Following recent security incidents at Dropbox and LinkedIn, millions of user records from UK-based music streaming service Last.fm have now surfaced in the wild from a hack that occurred in 2012, according to breach notification website LeakedSource.

Each record reportedly contains a username, email address, hashed password and profile data for 43,570,999 users in total. Upon analysis, the LeakedSource researchers found evidence the original hack took place on 22 March 2012.

In a statement posted online along news of the leaked data being exposed, the researchers said that passwords were hashed using an unsalted MD5 algorithm – which is easy to crack by modern computing standards.

"This algorithm is so insecure it took us two hours to crack and convert over 96% of them to visible passwords," LeakedSource said. "[This is] a sizeable increase from prior mega-breaches."

When cracked, the passwords used were shockingly weak.
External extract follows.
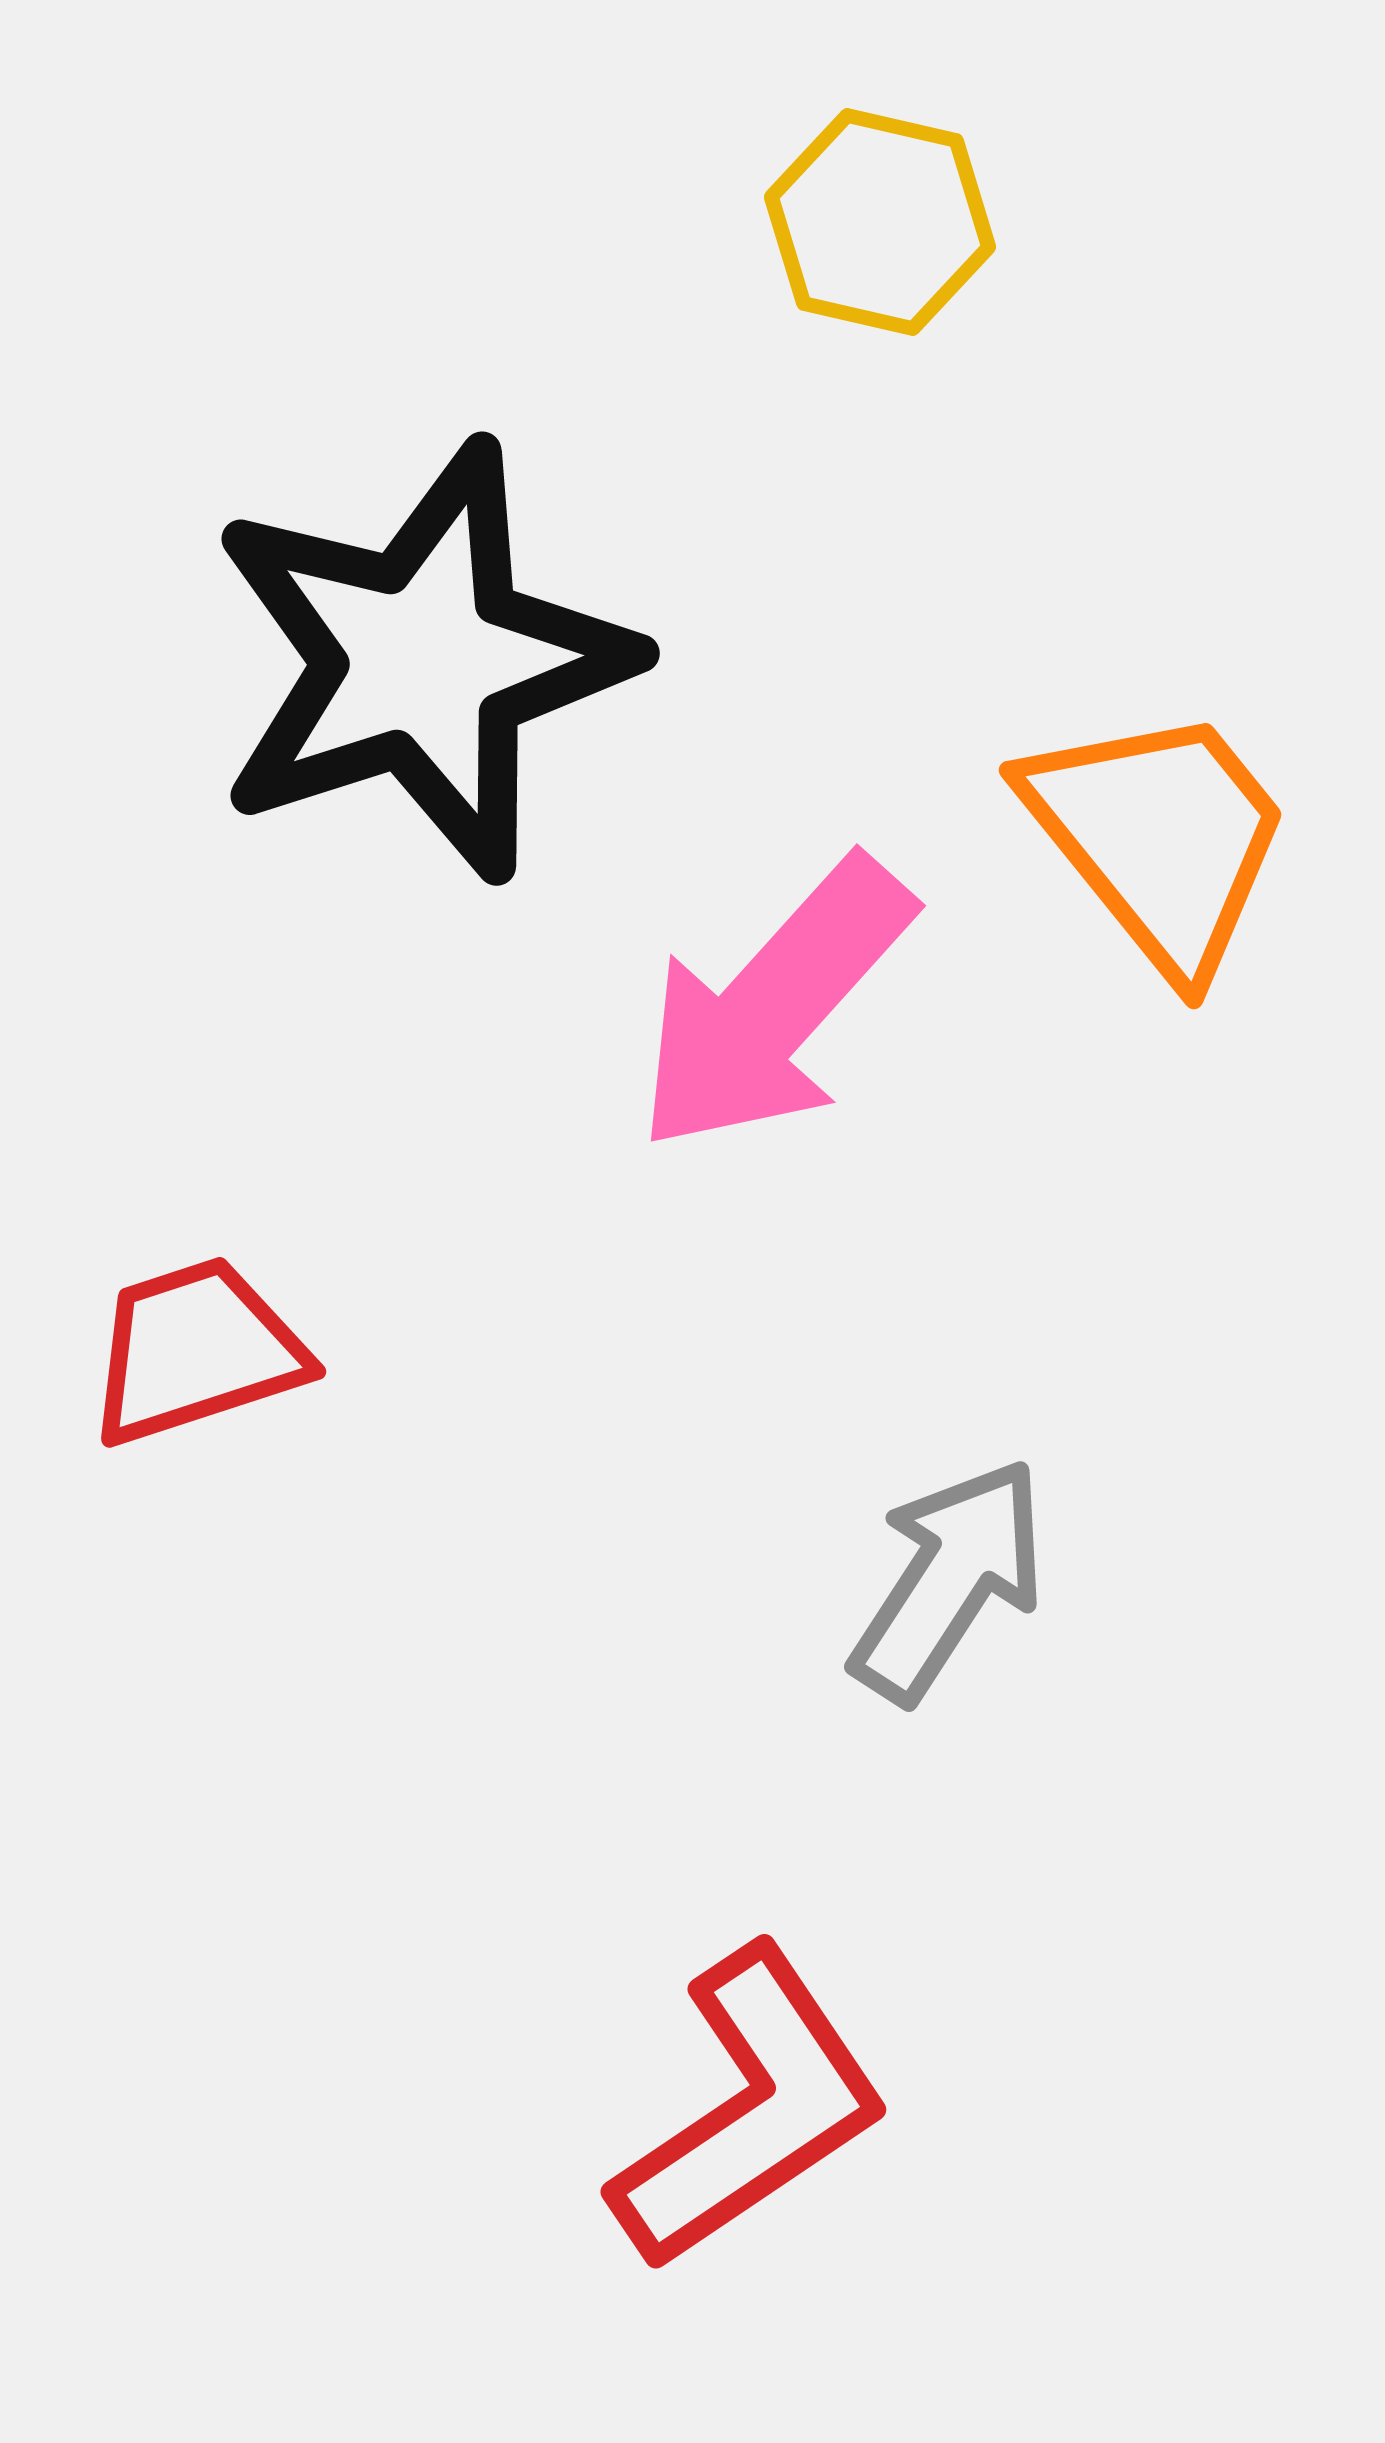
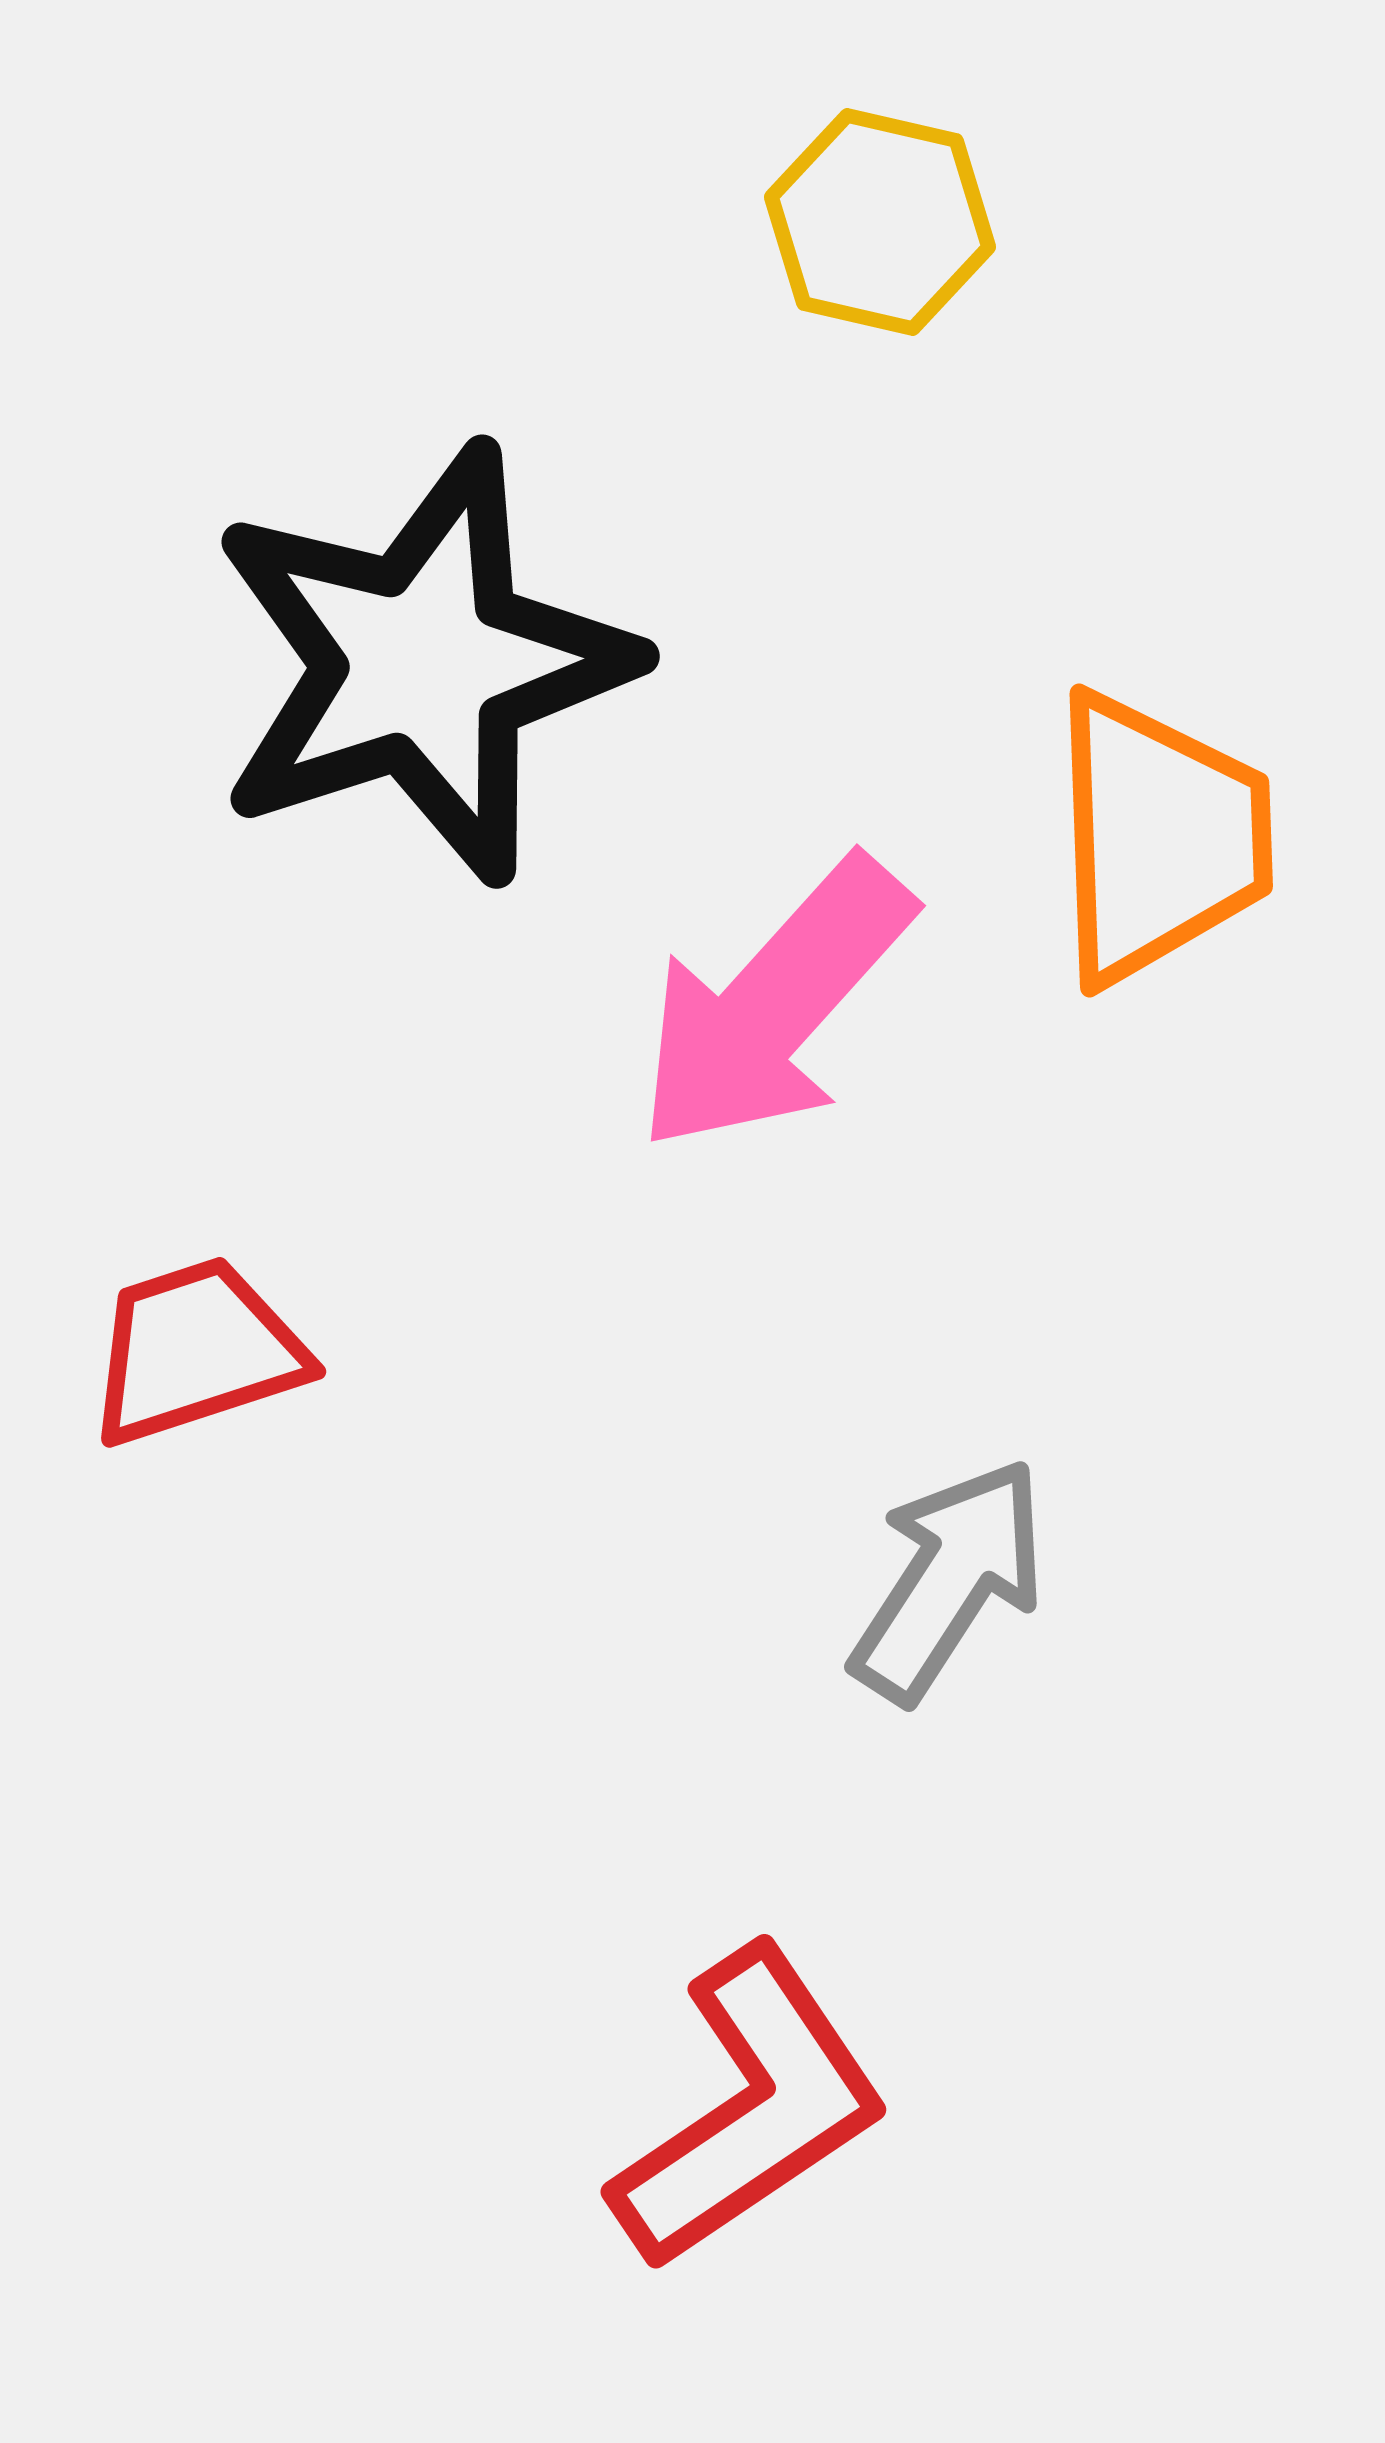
black star: moved 3 px down
orange trapezoid: rotated 37 degrees clockwise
The three most popular were '123456', 'password' and 'lastfm'. The top three email clients at the time of the breach were Hotmail (9,374,285 accounts), Gmail (8,314,417 accounts) and Yahoo (6,509,598 accounts).
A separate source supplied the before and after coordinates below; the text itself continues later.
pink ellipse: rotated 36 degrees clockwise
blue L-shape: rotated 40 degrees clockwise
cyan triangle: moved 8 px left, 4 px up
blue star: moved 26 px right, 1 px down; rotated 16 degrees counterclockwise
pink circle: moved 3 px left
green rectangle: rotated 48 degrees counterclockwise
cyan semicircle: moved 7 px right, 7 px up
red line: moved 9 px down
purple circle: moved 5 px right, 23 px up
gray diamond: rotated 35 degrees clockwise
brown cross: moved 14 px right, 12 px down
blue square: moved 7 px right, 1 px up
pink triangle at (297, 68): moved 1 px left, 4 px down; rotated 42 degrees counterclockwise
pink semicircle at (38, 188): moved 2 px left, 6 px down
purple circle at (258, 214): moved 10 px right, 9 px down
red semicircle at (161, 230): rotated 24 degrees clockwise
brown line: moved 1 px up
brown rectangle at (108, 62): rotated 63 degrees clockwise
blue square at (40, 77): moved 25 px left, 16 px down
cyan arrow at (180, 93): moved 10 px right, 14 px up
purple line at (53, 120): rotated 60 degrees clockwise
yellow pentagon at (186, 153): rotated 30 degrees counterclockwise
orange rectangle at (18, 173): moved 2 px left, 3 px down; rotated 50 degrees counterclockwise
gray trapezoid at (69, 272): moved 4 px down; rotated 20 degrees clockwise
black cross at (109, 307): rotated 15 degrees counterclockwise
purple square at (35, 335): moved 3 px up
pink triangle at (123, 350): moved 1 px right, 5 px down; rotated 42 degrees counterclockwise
Last.fm is aware of the 2012 breach. At the time the firm released a short statement asking users to reset their passwords – however little technical details were provided about the true scope of the breach. At the time, according to a report on Gigaom.com, the firm claimed to have lost 1.5 million passwords. We now know it was a lot more.

Two publications – ZDNet and Softpedia – were able to verify the legitimacy of the leaked data. Now, LeakedSource has added the breached records into its database, which means users can easily type in their email address and check if they were impacted by the hack.

The Last.fm hack followed a slew of big-name firms being haunted by older breaches only surfacing now. These include Dropbox, Myspace, LinkedIn and Russian social media platform VK. Each website lost millions of users' records – most of which ended up for sale on Dark Web marketplaces.

And it seems the major hacking disclosures are set to continue. "We have so many databases waiting to be added that if we were to add one per day it would still take multiple years to finish them all," LeakedSource claimed. "We are currently processing multiple more mega breaches."